DATA FOR THIS EXERCISE:

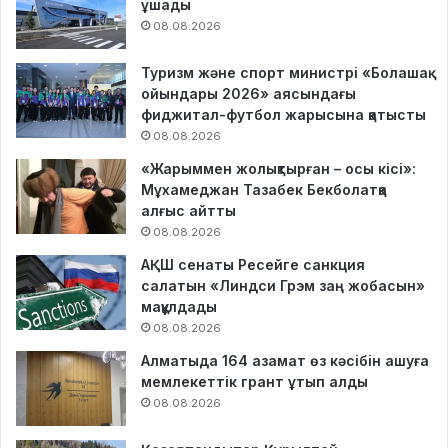
ұшады
08.08.2026
Туризм және спорт министрі «Болашақ
ойындары 2026» аясындағы
фиджитал-футбол жарысына қатысты
08.08.2026
«Жарыммен жолықтырған – осы кісі»:
Мұхамеджан Тазабек Бекболатқа
алғыс айтты
08.08.2026
АҚШ сенаты Ресейге санкция
салатын «Линдси Грэм заң жобасын»
мақұлдады
08.08.2026
Алматыда 164 азамат өз кәсібін ашуға
мемлекеттік грант ұтып алды
08.08.2026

AIM OF THE EXERCISE:
Your task is to extract the lines running from the one with "алғыс айтты" to the end of the material, inclusive, copying each exactly and adding nothing.

RESULT BELOW:
алғыс айтты
08.08.2026
АҚШ сенаты Ресейге санкция
салатын «Линдси Грэм заң жобасын»
мақұлдады
08.08.2026
Алматыда 164 азамат өз кәсібін ашуға
мемлекеттік грант ұтып алды
08.08.2026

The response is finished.